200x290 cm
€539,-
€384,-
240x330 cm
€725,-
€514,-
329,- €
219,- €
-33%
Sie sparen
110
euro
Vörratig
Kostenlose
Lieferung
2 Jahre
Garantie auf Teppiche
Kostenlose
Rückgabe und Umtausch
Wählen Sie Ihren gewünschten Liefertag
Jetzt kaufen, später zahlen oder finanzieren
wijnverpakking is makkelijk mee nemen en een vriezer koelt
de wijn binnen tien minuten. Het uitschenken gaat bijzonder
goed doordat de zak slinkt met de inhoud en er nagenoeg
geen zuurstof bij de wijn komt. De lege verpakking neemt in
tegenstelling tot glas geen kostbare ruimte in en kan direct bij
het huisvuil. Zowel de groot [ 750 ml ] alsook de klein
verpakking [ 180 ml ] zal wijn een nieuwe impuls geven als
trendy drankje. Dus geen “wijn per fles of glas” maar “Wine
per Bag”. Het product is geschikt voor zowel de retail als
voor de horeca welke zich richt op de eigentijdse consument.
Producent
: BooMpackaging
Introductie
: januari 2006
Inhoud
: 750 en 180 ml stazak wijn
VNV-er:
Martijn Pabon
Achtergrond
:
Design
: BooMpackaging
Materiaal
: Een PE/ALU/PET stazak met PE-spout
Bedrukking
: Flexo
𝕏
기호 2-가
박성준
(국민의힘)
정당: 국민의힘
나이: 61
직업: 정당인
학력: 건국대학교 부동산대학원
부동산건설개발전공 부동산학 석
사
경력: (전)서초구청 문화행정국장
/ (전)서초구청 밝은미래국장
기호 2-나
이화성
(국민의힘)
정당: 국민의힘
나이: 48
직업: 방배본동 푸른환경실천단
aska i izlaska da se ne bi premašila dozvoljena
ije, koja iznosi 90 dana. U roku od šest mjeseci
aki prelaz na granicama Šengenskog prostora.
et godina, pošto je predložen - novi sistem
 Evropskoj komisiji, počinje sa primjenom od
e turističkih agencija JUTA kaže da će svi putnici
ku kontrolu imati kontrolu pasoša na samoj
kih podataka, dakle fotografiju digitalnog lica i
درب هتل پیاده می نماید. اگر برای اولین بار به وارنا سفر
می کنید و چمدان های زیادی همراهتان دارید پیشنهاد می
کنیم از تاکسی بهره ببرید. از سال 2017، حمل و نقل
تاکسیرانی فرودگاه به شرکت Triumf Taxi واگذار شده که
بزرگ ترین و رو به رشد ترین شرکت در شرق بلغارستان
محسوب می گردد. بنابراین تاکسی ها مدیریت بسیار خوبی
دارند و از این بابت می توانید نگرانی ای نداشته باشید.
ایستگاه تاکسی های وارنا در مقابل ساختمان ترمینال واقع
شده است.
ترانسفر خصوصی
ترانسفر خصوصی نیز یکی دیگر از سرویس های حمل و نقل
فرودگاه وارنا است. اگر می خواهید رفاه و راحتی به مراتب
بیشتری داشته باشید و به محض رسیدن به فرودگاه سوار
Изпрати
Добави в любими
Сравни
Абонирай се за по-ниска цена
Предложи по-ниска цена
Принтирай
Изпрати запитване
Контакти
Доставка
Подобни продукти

■ ■ ■ ■ ■

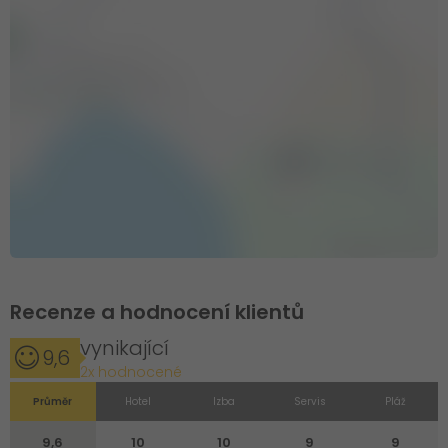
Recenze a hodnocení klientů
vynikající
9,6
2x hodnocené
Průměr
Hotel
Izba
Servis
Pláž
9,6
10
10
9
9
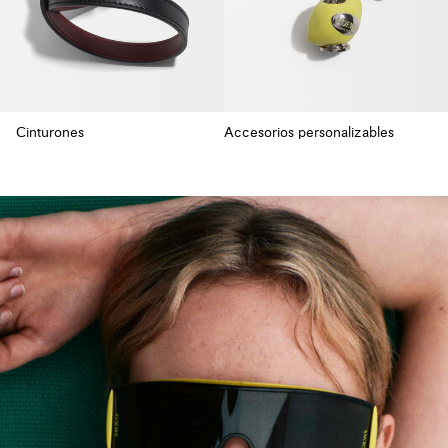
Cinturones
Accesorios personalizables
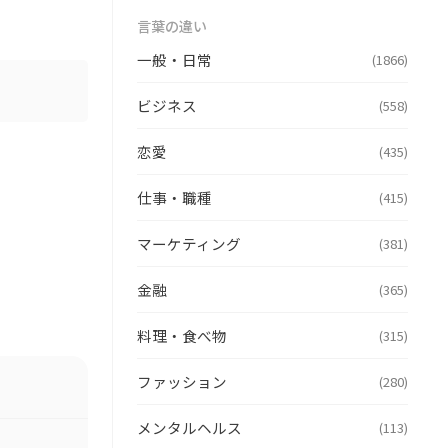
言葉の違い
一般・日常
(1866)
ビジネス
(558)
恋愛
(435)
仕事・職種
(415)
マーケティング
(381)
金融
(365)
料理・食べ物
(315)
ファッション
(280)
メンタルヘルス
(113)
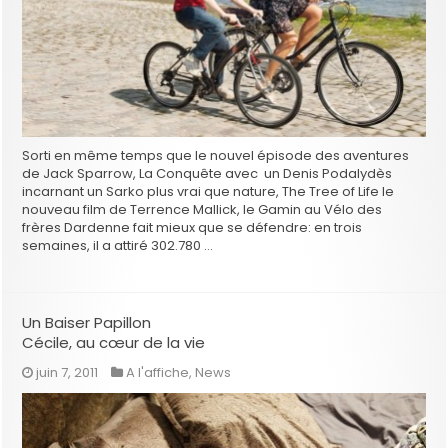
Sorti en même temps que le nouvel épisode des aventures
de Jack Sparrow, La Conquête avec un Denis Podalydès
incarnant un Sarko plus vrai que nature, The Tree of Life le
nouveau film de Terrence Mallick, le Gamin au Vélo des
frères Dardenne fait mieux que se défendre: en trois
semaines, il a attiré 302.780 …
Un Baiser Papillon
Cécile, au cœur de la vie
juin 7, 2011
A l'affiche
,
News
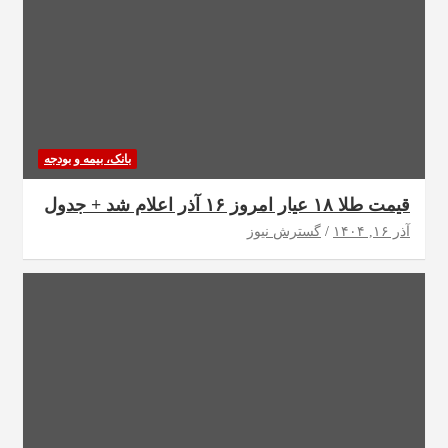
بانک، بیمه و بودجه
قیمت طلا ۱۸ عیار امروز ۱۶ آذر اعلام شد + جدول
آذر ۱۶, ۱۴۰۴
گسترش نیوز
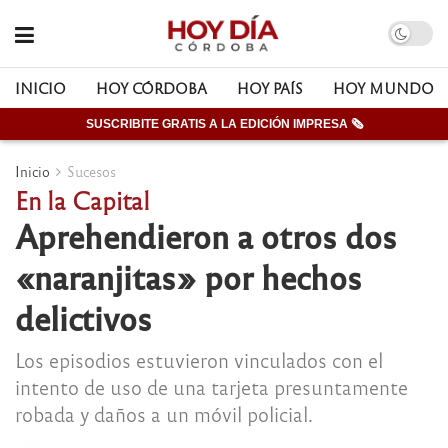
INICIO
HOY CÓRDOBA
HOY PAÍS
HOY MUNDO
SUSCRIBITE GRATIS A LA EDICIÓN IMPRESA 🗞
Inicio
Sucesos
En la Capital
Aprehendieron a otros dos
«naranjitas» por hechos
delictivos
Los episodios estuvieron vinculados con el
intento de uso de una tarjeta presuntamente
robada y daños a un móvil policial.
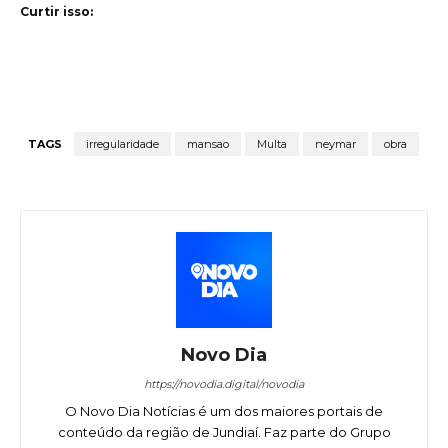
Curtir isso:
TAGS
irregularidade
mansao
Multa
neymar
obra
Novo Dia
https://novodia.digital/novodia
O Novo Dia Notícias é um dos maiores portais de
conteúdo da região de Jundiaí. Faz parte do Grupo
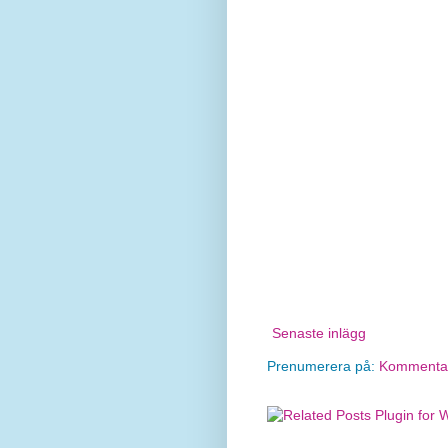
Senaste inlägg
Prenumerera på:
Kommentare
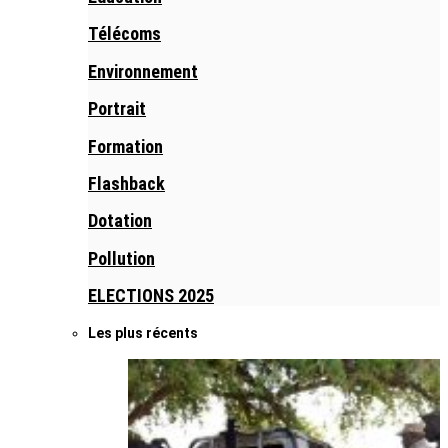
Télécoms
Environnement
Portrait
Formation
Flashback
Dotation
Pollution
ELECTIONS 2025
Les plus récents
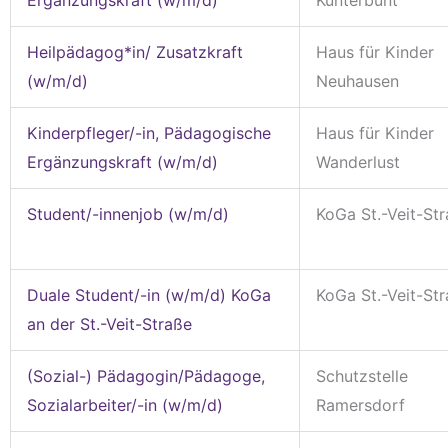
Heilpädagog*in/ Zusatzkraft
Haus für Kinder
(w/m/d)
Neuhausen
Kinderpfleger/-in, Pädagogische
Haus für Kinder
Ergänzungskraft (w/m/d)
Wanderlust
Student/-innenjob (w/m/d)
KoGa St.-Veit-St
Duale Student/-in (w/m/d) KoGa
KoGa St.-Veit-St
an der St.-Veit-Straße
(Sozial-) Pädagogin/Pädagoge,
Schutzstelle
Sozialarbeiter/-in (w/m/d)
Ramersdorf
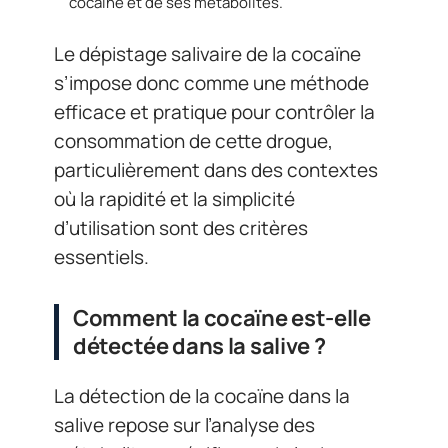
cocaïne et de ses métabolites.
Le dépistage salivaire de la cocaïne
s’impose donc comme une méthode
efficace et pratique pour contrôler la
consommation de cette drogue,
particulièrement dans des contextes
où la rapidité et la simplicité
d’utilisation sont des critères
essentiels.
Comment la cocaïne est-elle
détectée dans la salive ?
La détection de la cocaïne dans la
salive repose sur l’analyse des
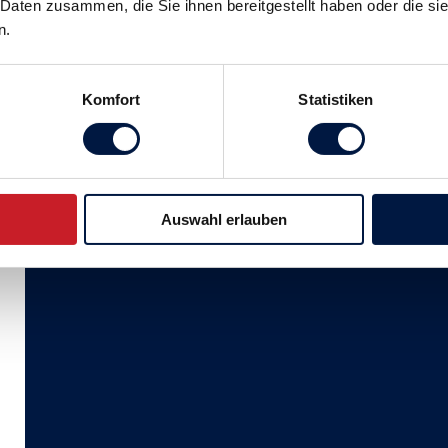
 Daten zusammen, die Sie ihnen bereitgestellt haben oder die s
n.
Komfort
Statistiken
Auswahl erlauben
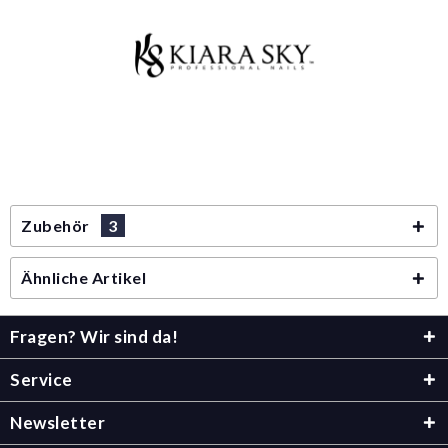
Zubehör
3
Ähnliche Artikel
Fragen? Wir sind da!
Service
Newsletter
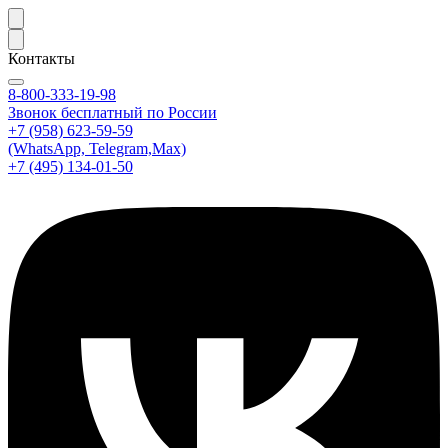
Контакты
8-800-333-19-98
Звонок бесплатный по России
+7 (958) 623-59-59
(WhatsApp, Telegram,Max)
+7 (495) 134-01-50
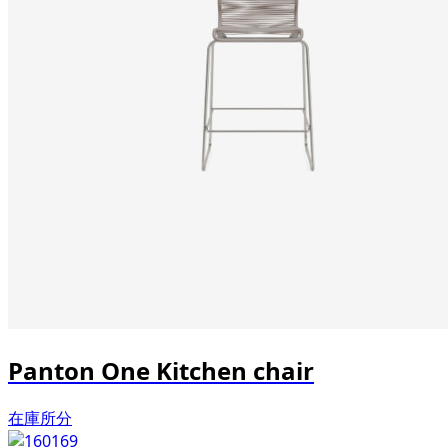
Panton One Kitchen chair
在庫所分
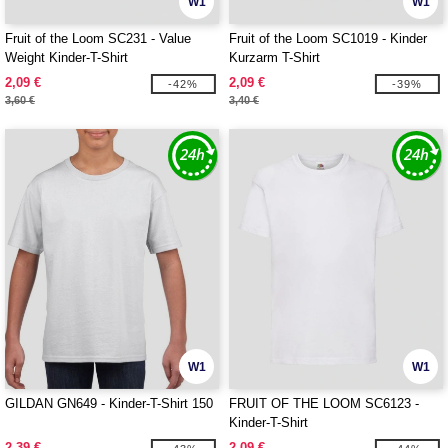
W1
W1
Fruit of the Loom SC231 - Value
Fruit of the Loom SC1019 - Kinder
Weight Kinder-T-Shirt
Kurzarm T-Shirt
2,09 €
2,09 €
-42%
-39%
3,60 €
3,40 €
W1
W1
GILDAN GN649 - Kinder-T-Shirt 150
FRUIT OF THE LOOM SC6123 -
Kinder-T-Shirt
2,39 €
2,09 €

■ ■ ■ ■ ■

What lines of the material contain "geen"? Show them.

geen zuurstof bij de wijn komt. De lege verpakking neemt in
tegenstelling tot glas geen kostbare ruimte in en kan direct bij
trendy drankje. Dus geen “wijn per fles of glas” maar “Wine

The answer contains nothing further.